In an article published on September 19th, 2020, Dennis Overbye speaks on a new discovery that has sparked conversation for the possibility of life on the planet venus. On September 14th, scientists announced the discovery of Phosphine gas on Venus. The significance of this discovery is that scientists don’t know what could potentially produce the gas except for microbes. According to the National Center for Biotechnological Information(NCBI), “Microbes are tiny living things that are found all around us and are too small to be seen by the naked eye. They live in water, soil, and in the air.” Overbye states that “on earth, anyway, the only natural source of phosphine is microbes; the gas is often associated with feces.” He quickly counters this by acknowledging that there is a large possibility that scientists don’t know everything about Phosphine gas.

Microbes, which are both eukaryotes and prokaryotes(or neither), consist of archaea, bacteria, fungi, viruses, protists, and other microscopic animals. Eukaryotes are cells that simply consist of DNA within a nucleus while prokaryotes are unicellular organisms that don’t consist of a nucleus nor organelles. As learned throughout the year, the difference in complexity and functions of eukaryotic and prokaryotic organisms widen the array of the potential situation in Venus. If both prokaryotes and eukaryotes can survive in the atmosphere of Venus, the potential answer to what enables this grows. Also, due to the microscopic nature of microbes, also known as microorganisms, it would be very hard to infer whether they are or aren’t present on Venus.

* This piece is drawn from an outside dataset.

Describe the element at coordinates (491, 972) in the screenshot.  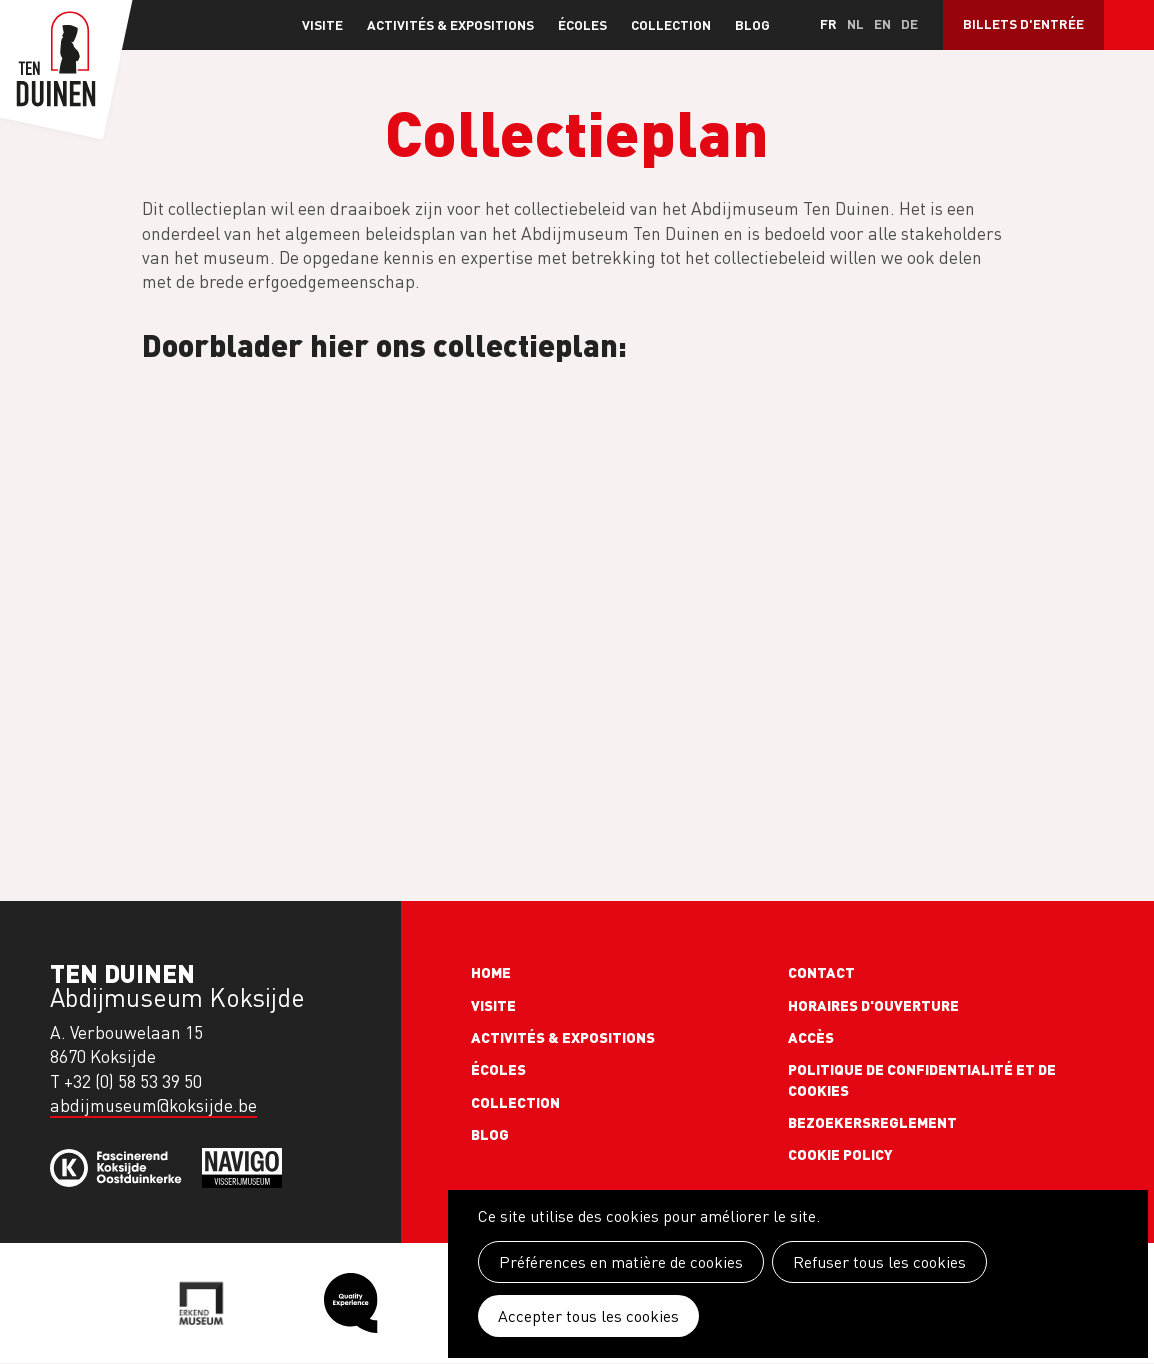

As the article continues, Overbye continues to speak on what was previously known about the planet. He references information from “Carl Sagan, then a doctoral student at the University of Chicago” who “provided an accurate explanation for Venus’s torrid temperature, in his 1960 Ph.D. thesis. The planet’s crushing carbon dioxide atmosphere had created a runaway greenhouse effect, he concluded. Venus was a lifeless desert, at least on the ground.”

With this, Sagan and Harold Morowitz, a biochemist at Yale, pointed out, in 1967, how the clouds of Venus seemed more suitable for life. ““If small amounts of minerals are stirred up to the clouds from the surface, it is by no means difficult to imagine an indigenous biology in the clouds of Venus,” they wrote in a paper in Nature.” These claims, which were not very popular, have become very relevant again due to new findings and open up many possibilities.

All in all, the search for life on other planets is very much up and running. Will we find it soon?